The perennial conflicts in the area is one of the significant talking points that the two leaders are expected to focus on in their meetings.
The Ethiopia-Kenya border stretches for over 830 kilometres, making the official border point in Moyale a significant input in the boost of trade between the two countries.
After the visit to the border post, President Kenyatta and Prime Minister Ahmed will visit Lamu County to inspect ongoing construction of the new Lamu Port, an anchor project of the Lapsset infrastructural undertaking.
Launched in 2012, Lapsset will also include an oil pipeline that would run from the Kenyan port of Lamu to Addis Ababa, among other major infrastructure projects aimed at improving connectivity and boosting bilateral trade in the region.
Kenya and Ethiopia signed an agreement for preferential access aimed at fostering economic co-operation in 2012, emphasising on trade, investment, infrastructure, food security and sustainable livelihoods.
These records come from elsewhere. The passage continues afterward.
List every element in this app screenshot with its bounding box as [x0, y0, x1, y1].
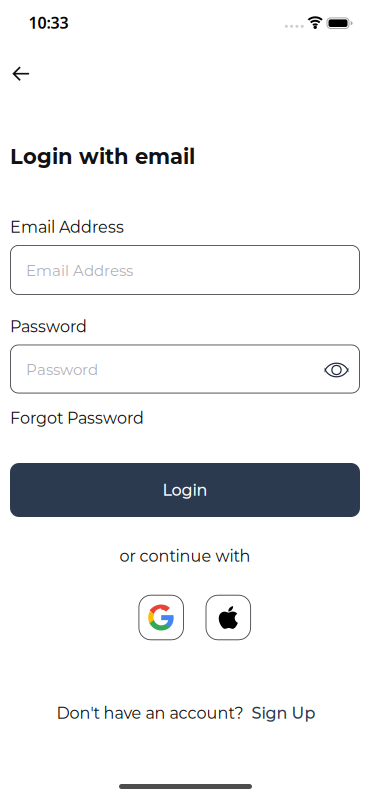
staticText: Password [26, 360, 98, 379]
button[interactable]: Login [10, 463, 360, 517]
staticText: Forgot Password [10, 408, 144, 428]
staticText: or continue with [120, 546, 250, 566]
button[interactable]: Continue with Apple [206, 595, 251, 640]
button[interactable]: Sign Up [252, 703, 316, 723]
staticText: Password [10, 317, 87, 336]
staticText: 10:33 [28, 12, 68, 33]
button[interactable]: Back [6, 58, 38, 90]
staticText: Login [162, 480, 208, 500]
button[interactable]: Forgot Password [10, 408, 144, 428]
staticText: Don't have an account? [56, 703, 244, 723]
staticText: Email Address [26, 261, 133, 280]
button[interactable]: Continue with Google [138, 595, 184, 640]
button[interactable]: Show password [322, 355, 352, 385]
staticText: Email Address [10, 217, 124, 237]
staticText: Sign Up [252, 703, 316, 723]
staticText: Login with email [10, 144, 195, 169]
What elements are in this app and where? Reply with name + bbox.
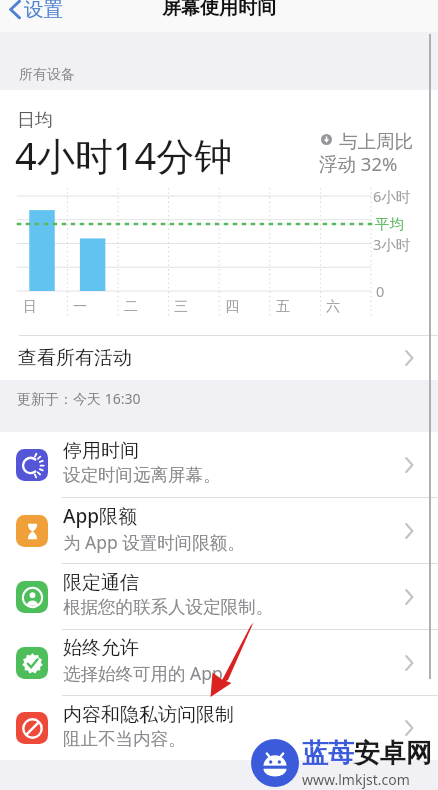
staticText: 屏幕使用时间: [162, 0, 276, 20]
staticText: 停用时间: [63, 439, 139, 463]
button[interactable]: 查看所有活动: [0, 336, 438, 380]
staticText: 六: [326, 298, 340, 316]
staticText: App限额: [63, 503, 138, 529]
button[interactable]: 内容和隐私访问限制: [0, 696, 438, 760]
staticText: 三: [174, 298, 188, 316]
staticText: 6小时: [373, 186, 411, 206]
staticText: 五: [276, 298, 290, 316]
staticText: 查看所有活动: [18, 346, 132, 370]
staticText: 更新于：今天 16:30: [17, 389, 141, 408]
staticText: 4小时14分钟: [15, 129, 233, 181]
staticText: 为 App 设置时间限额。: [63, 530, 245, 554]
staticText: 安卓网: [354, 737, 432, 770]
staticText: 浮动 32%: [319, 151, 398, 176]
staticText: 所有设备: [19, 66, 75, 84]
button[interactable]: 停用时间: [0, 432, 438, 498]
staticText: 设定时间远离屏幕。: [63, 464, 221, 486]
staticText: 限定通信: [63, 571, 139, 595]
staticText: 四: [225, 298, 239, 316]
button[interactable]: 限定通信: [0, 564, 438, 630]
staticText: 内容和隐私访问限制: [63, 703, 234, 727]
staticText: 阻止不当内容。: [63, 728, 186, 750]
other: Annotation arrow: [0, 0, 438, 790]
staticText: 根据您的联系人设定限制。: [63, 596, 273, 618]
staticText: 蓝苺: [302, 737, 354, 770]
button[interactable]: 设置: [0, 0, 63, 22]
staticText: 设置: [24, 0, 63, 22]
staticText: 平均: [375, 215, 404, 233]
staticText: 始终允许: [63, 636, 139, 660]
staticText: www.lmkjst.com: [302, 770, 410, 789]
staticText: 日: [23, 298, 37, 316]
staticText: 与上周比: [339, 130, 413, 153]
staticText: 选择始终可用的 App: [63, 661, 223, 685]
button[interactable]: App限额: [0, 498, 438, 564]
staticText: 3小时: [373, 234, 411, 254]
button[interactable]: 始终允许: [0, 630, 438, 696]
staticText: 一: [73, 298, 87, 316]
staticText: 日均: [17, 109, 53, 132]
staticText: 二: [124, 298, 138, 316]
staticText: 0: [376, 281, 385, 301]
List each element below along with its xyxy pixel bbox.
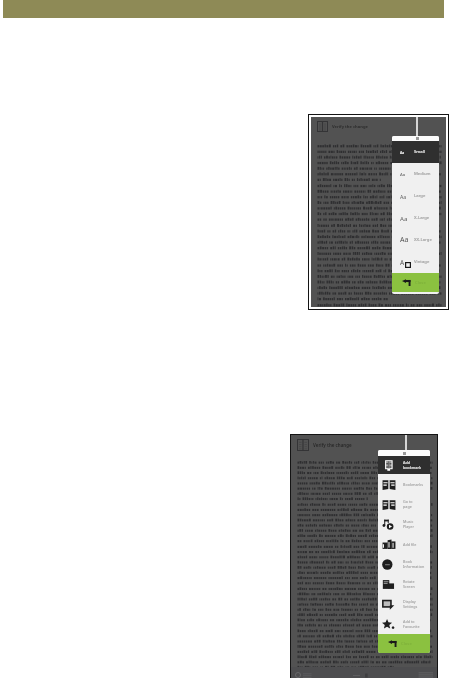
staticText: Verify the change (332, 124, 368, 130)
button[interactable]: Music Player (378, 514, 430, 534)
staticText: Go to page (403, 499, 413, 509)
staticText: Add to Favourite (403, 619, 420, 629)
staticText: Rotate Screen (403, 579, 415, 589)
button[interactable]: Aa (392, 163, 439, 185)
button[interactable]: Book Information (378, 554, 430, 574)
staticText: Large (414, 193, 426, 199)
staticText: Display Settings (403, 599, 418, 609)
staticText: Music Player (403, 519, 414, 529)
staticText: Aa (400, 150, 405, 155)
button[interactable]: Aa (392, 229, 439, 251)
staticText: A (400, 258, 405, 267)
button[interactable]: Rotate Screen (378, 574, 430, 594)
staticText: Add bookmark (403, 460, 422, 470)
staticText: Aa (400, 171, 406, 177)
button[interactable]: Close (378, 634, 430, 653)
staticText: Aa (400, 214, 408, 222)
staticText: Aa (400, 193, 407, 200)
staticText: Aa (400, 235, 409, 245)
staticText: Medium (414, 171, 431, 177)
button[interactable]: Close (392, 273, 439, 292)
button[interactable]: Aa (392, 185, 439, 207)
button[interactable]: A (392, 251, 439, 273)
staticText: Bookmarks (403, 482, 423, 487)
button[interactable]: Display Settings (378, 594, 430, 614)
staticText: Close (401, 641, 412, 647)
button[interactable]: Aa (392, 141, 439, 163)
staticText: Vintage (414, 259, 430, 265)
staticText: Book Information (403, 559, 425, 569)
button[interactable]: Add to Favourite (378, 614, 430, 634)
button[interactable]: Add file (378, 534, 430, 554)
staticText: XX-Large (414, 237, 432, 243)
button[interactable]: Go to page (378, 494, 430, 514)
button[interactable]: Bookmarks (378, 474, 430, 494)
button[interactable]: Add bookmark (378, 456, 430, 474)
staticText: Add file (403, 542, 417, 547)
staticText: Close (415, 280, 426, 286)
button[interactable]: Aa (392, 207, 439, 229)
staticText: X-Large (414, 215, 430, 221)
staticText: Small (414, 149, 425, 155)
staticText: Verify the change (313, 442, 352, 448)
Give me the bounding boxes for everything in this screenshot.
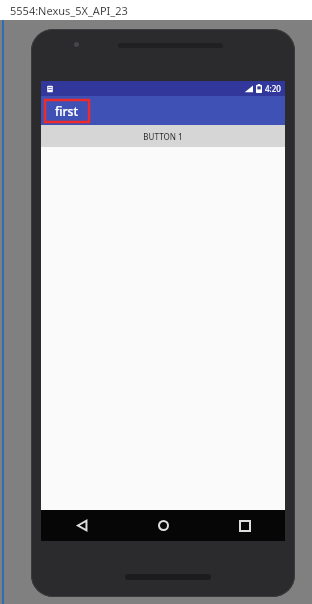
- staticText: BUTTON 1: [143, 131, 183, 142]
- staticText: first: [55, 103, 79, 119]
- staticText: 4:20: [265, 83, 281, 94]
- button[interactable]: Recent apps: [204, 510, 285, 541]
- button[interactable]: Back: [41, 510, 123, 541]
- staticText: 5554:Nexus_5X_API_23: [10, 3, 128, 18]
- button[interactable]: BUTTON 1: [41, 125, 285, 147]
- button[interactable]: Home: [123, 510, 204, 541]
The two countries also established the Joint Ministerial Commission (JMC) tasked with driving bilateral ties, in addition to more than 30 agreements and MoUs spanning nearly all economic, social and political spheres including security, defence and trade, movement of people, transport, and culture.
Last year’s entry of Equity Bank into the Ethiopian market, four years after KCB became the first Kenyan bank to open a representative office in Addis Ababa, is also seen as a huge boost for Kenyans eyeing the huge market.